Aspirations and Better Ways

Apple store in Beijing

Apple store in Beijing

Living a middle class lifestyle, would you just want to give it up?
Living in poverty, wouldn’t you be enticed by the images you see of better lives?

This, of course, is the great problem that a transformation to better ways faces.

Apple store in Beijing
Apple store in Beijing

The one, still smaller, part of the world’s population belonging to the middle class and above lives in rather comfortable conditions and doesn’t want (that to) change; the majority of the world’s people, who live in worse circumstances, aspire to lives that are so easy.

Now, we may know that things aren’t quite all that easy. You can live in the supposed land of opportunity, be employed, but hardly be able to get by; you can live in the middle of the high levels of development and the social safety nets of many a European  country, but know even less what you should do to make things better. You can even be rich enough to not have to worry about money… and yet worry, because others still have more, others who have less may want to take what you have, and so on.

No matter what the difficulties, though, the very images alone are powerful.

As we have just seen, the story of lack drives a lot of our inertia and often prevents even those who want a better world from realizing that there are better stories and better ways, in the ‘cultivation of better.’

Comfort makes for great inertia, even – and especially! – when you have to fear that the future will be worse.
The conclusion: better enjoy what you have now and resist the unknown.
Hope for a better life (plus the necessity to struggle to get by and the example of others who “have made it”) makes for great motivation (see China). So, do something, anything, to get by and make it.

Here lies the great conundrum of our time:

Sanlitun Village & Real Estate Ad
Shopping ‘village,’ busy streets, high-rises – and real estate ads promising villas in the green…

We are starting to realize that we cannot just go on, considering, for example, what we are learning from ecological footprint analyses. According to those looks at our use of resources and ecological capacities, expressed in the form of area, we’d need more than the one planet we have even if every single person alive now lived like the average contemporary Chinese – which is far from the way of life we’d want.

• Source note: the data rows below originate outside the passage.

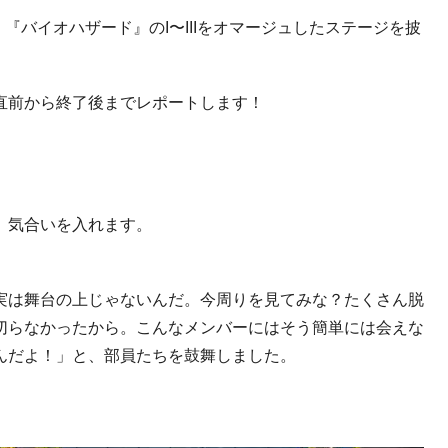
、『バイオハザード』の
I
〜
III
をオマージュしたステージを披
直前から終了後までレポートします！
、気合いを入れます。
実は舞台の上じゃないんだ。今周りを見てみな？たくさん脱
切らなかったから。こんなメンバーにはそう簡単には会えな
んだよ！」と、部員たちを鼓舞しました。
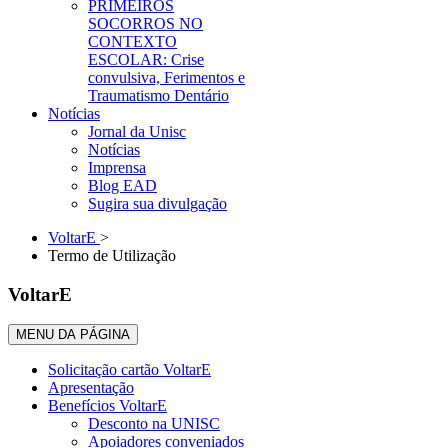
PRIMEIROS
SOCORROS NO
CONTEXTO
ESCOLAR: Crise
convulsiva, Ferimentos e
Traumatismo Dentário
Notícias
Jornal da Unisc
Notícias
Imprensa
Blog EAD
Sugira sua divulgação
VoltarE
>
Termo de Utilização
VoltarE
MENU DA PÁGINA
Solicitação cartão VoltarE
Apresentação
Benefícios VoltarE
Desconto na UNISC
Apoiadores conveniados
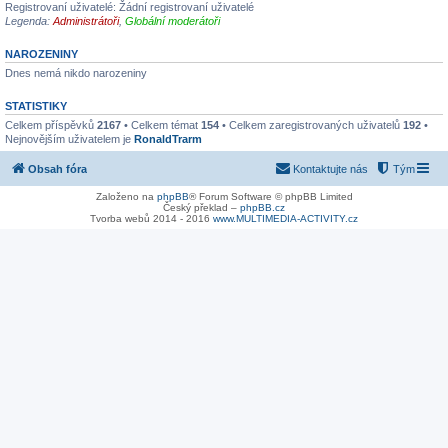
Registrovaní uživatelé: Žádní registrovaní uživatelé
Legenda:
Administrátoři
,
Globální moderátoři
NAROZENINY
Dnes nemá nikdo narozeniny
STATISTIKY
Celkem příspěvků
2167
• Celkem témat
154
• Celkem zaregistrovaných uživatelů
192
•
Nejnovějším uživatelem je
RonaldTrarm
Obsah fóra
Kontaktujte nás
Tým
Založeno na
phpBB
® Forum Software © phpBB Limited
Český překlad –
phpBB.cz
Tvorba webů 2014 - 2016
www.MULTIMEDIA-ACTIVITY.cz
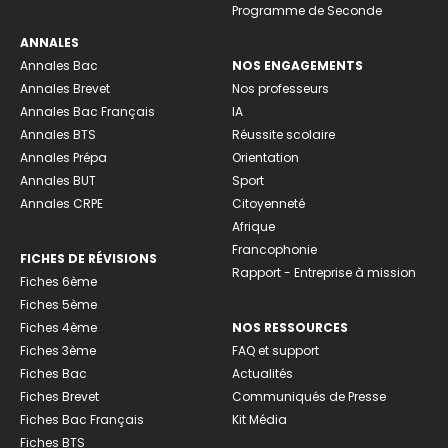
Programme de Seconde
ANNALES
Annales Bac
NOS ENGAGEMENTS
Annales Brevet
Nos professeurs
Annales Bac Français
IA
Annales BTS
Réussite scolaire
Annales Prépa
Orientation
Annales BUT
Sport
Annales CRPE
Citoyenneté
Afrique
Francophonie
FICHES DE RÉVISIONS
Rapport - Entreprise à mission
Fiches 6ème
Fiches 5ème
Fiches 4ème
NOS RESSOURCES
Fiches 3ème
FAQ et support
Fiches Bac
Actualités
Fiches Brevet
Communiqués de Presse
Fiches Bac Français
Kit Média
Fiches BTS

We see that the whole world cannot industrialize and live consumer lifestyles, meaning that both industrialized and industrializing countries would need to take a turn towards the truly ecological if we are to achieve any kind of equity, peace, and livable futures. Increasingly, we even notice both the relative comfort and the rising unhappiness that “modern” lifestyles have led to, the declining quality of life and increasing precariousness that capitalism has lately led to.

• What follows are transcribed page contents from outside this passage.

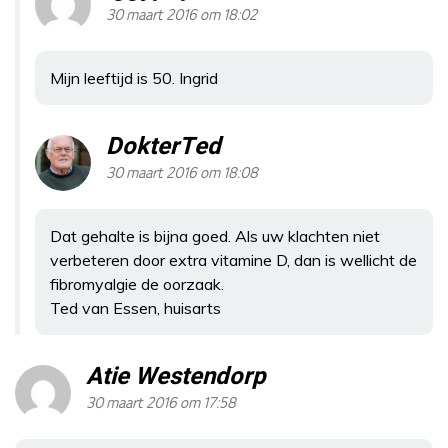
30 maart 2016 om 18:02
Mijn leeftijd is 50. Ingrid
DokterTed
30 maart 2016 om 18:08
Dat gehalte is bijna goed. Als uw klachten niet
verbeteren door extra vitamine D, dan is wellicht de
fibromyalgie de oorzaak.
Ted van Essen, huisarts
Atie Westendorp
30 maart 2016 om 17:58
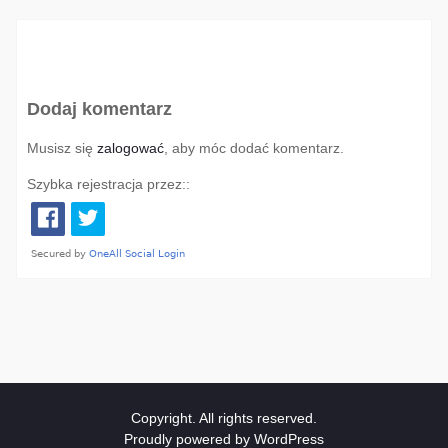
Dodaj komentarz
Musisz się
zalogować
, aby móc dodać komentarz.
Szybka rejestracja przez::
Copyright. All rights reserved.
Proudly powered by WordPress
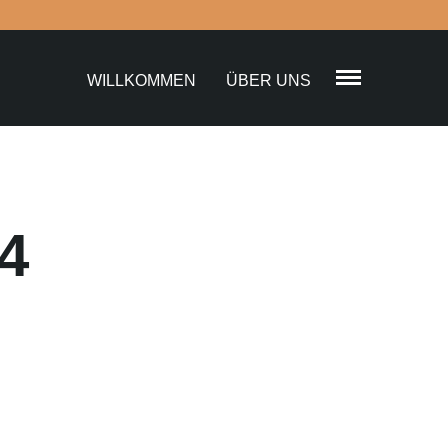
WILLKOMMEN
ÜBER UNS
4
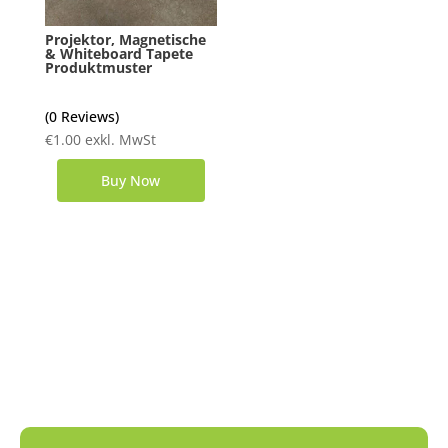
Projektor, Magnetische
& Whiteboard Tapete
Produktmuster
(0 Reviews)
€
1.00
exkl. MwSt
Buy Now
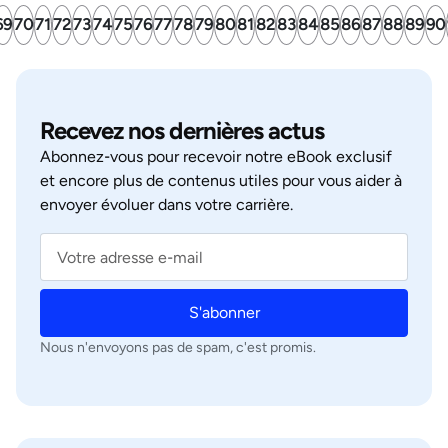
69
70
71
72
73
74
75
76
77
78
79
80
81
82
83
84
85
86
87
88
89
90
Recevez nos dernières actus
Abonnez‑vous pour recevoir notre eBook exclusif
et encore plus de contenus utiles pour vous aider à
envoyer évoluer dans votre carrière.
S'abonner
Nous n'envoyons pas de spam, c'est promis.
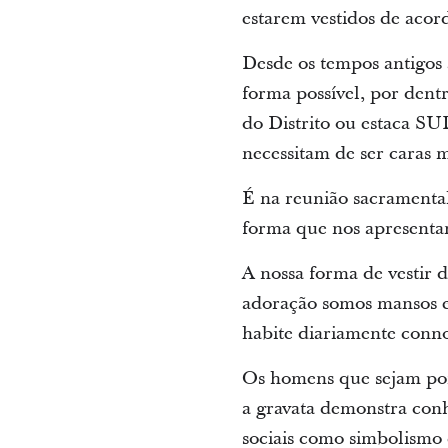
estarem vestidos de acor
Desde os tempos antigos
forma possível, por dent
do Distrito ou estaca S
necessitam de ser caras 
É na reunião sacramenta
forma que nos apresent
A nossa forma de vestir 
adoração somos mansos e
habite diariamente conn
Os homens que sejam por
a gravata demonstra conh
sociais como simbolismo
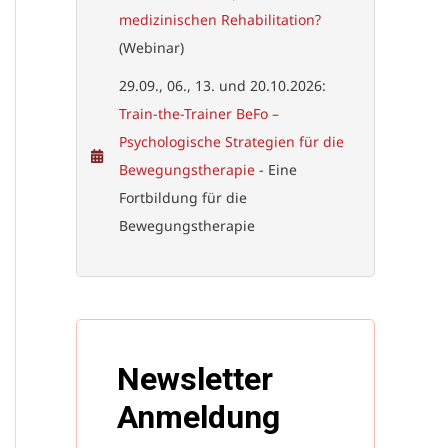
medizinischen Rehabilitation?
(Webinar)
29.09., 06., 13. und 20.10.2026:
Train-the-Trainer BeFo –
Psychologische Strategien für die
Bewegungstherapie
- Eine
Fortbildung für die
Bewegungstherapie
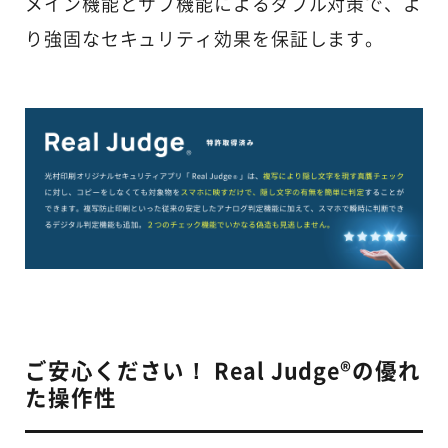
メイン機能とサブ機能によるダブル対策で、よ
り強固なセキュリティ効果を保証します。
ご安心ください！ Real Judge®の優れ
た操作性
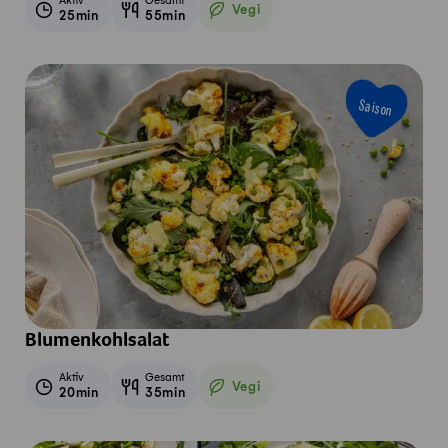
Aktiv
Gesamt
Vegi
25min
55min
Vegetarisch
Saison
Blumenkohlsalat
Aktiv
Gesamt
Vegi
20min
35min
Vegetarisch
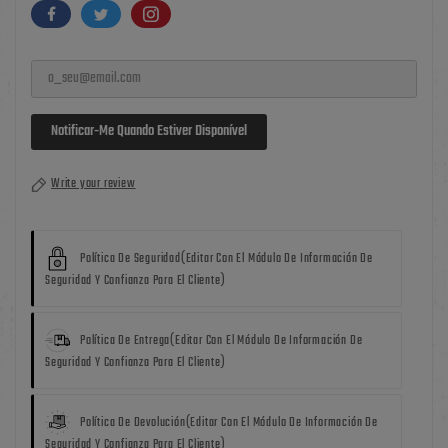
Notificar-Me Quando Estiver Disponível
Write your review
Política De Seguridad
(editar Con El Módulo De Información De
Seguridad Y Confianza Para El Cliente)
Política De Entrega
(editar Con El Módulo De Información De
Seguridad Y Confianza Para El Cliente)
Política De Devolución
(editar Con El Módulo De Información De
Seguridad Y Confianza Para El Cliente)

What is it, then?  Welcome to the misery we will all share in?

We decide we want for us and humanity to survive, we need to scale back into the pre-modern? Or, we refuse to change and get thrown into a (similarly) bleak future because the climate shifts, ecosystems collapse, and the resources necessary for civilization – not just rare earths and minerals, but even water and fertile soil – become objects of violent conflict?

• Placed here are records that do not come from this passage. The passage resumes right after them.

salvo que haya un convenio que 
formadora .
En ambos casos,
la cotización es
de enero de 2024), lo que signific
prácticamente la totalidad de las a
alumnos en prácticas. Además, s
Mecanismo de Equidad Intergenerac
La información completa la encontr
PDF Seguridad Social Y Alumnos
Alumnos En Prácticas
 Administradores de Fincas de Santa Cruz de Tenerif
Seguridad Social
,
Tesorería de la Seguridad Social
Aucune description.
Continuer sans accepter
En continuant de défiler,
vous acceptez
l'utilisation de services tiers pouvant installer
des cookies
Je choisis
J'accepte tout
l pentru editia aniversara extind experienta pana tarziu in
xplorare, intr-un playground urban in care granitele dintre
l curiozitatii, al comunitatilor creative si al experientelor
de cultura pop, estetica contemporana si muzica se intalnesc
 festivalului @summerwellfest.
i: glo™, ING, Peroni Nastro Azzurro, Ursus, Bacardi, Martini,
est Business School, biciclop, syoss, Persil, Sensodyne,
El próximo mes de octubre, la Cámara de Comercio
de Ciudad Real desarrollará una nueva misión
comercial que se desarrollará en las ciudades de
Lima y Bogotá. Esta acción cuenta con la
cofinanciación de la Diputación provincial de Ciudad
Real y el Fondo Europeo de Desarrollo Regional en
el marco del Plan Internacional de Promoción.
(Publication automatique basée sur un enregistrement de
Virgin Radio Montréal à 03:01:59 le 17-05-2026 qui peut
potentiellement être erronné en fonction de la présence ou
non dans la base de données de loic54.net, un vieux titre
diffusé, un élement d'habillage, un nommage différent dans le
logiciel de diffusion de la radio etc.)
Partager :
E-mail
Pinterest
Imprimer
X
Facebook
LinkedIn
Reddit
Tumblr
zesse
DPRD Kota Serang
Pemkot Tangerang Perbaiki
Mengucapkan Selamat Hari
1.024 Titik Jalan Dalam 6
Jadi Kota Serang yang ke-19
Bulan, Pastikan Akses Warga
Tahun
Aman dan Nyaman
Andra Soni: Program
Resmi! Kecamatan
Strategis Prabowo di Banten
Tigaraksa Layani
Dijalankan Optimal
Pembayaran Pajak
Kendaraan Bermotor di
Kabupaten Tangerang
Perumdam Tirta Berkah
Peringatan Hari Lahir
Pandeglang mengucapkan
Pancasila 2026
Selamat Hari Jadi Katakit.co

(And no, a “greening” of the economy – such as in efficiency gains of appliances, hybrid/electric cars and the like is, given the same look at ecological footprints, not going to cut it. It still requires fossil fuel to produce, still sees consumption rise, so any hope for such an “outside” solution alone – without change in our desires and doings – won’t save us.)

What we usually get is a game of “yes, but…”:
Yes, we need a shift – but let the others go first.
Yes, things can’t go on forever – but they’ll change when situations change.
Yes, maybe growth won’t make everyone happy – but it’s what we know and what’s worked alright so far.

From there, everything revolves around the arguments for and against, everyone just tries to convince the others – but nothing much happens. No wonder, though, when aspirations for better aren’t taken quite seriously.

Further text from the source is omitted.